A final puzzle about the story of the Fall, however, remains to be answered. Why is death the penalty for eating the fruit of the forbidden tree?

Last time, I argued that God forbade the tree because eating its fruit would amount to humans—who are intrinsically images and students—trying to replace God as their own subjects and teachers. But isn’t threatening them with death an overreaction? How is wanting to teach yourself a capital crime?

What I want to argue today is that death is not something God attaches to eating from the Tree of the Knowledge of Good and Evil. It is not a penalty God imposes on the humans. It is, instead, the automatic and natural consequence of beings like the humans trying to act as their own instructors.

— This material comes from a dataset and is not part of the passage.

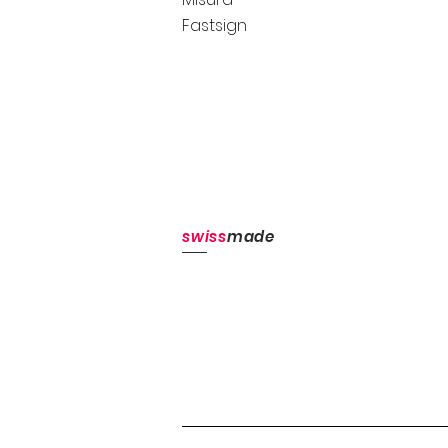
Fastsign
swiss
made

To explain why this is, however, I need to to start with some metaphors.

Pictures as Mirrors

Humans are images of God, designed to reflect God’s actions and attitudes to the world. But imagine what would happen if humans tried to take God’s place—if they tried to become the subject of the images they are. Imagine what would happen if, instead of reflecting God, they tried to reflect themselves.

A picture is like a mirror of its subject, and you know what happens when you are in a room with facing mirrors. You see reflections of yourself out to infinity. But imagine removing yourself from the room, leaving the two mirrors reflecting only each other. In fact, let’s imagine we have a spherical room, whose internal surface is simply one inward-facing mirror. If you could see what was reflected in this inward-facing spherical mirror without being in the room, what would you see?

The answer is that you would see nothing. A mirror that only reflected itself would ultimately reflect an image of nothing.

Pictures as Windows

But in addition to being like mirrors, pictures are like windows through which we see their subjects.2 So, imagine what a picture that was a picture of itself would be like if pictures are like windows.

A picture that put itself in the place of its subject would be like a window through which you see not a tree, nor the outside world, nor even a wall, but only another window. The problem is that this “second” window is just the first window all over again. And that would mean all we can see through the “second” window is a “third” window. But this third window would just be the first window all over again, and through it all that could be seen is the same window, and so on, ad infinitum.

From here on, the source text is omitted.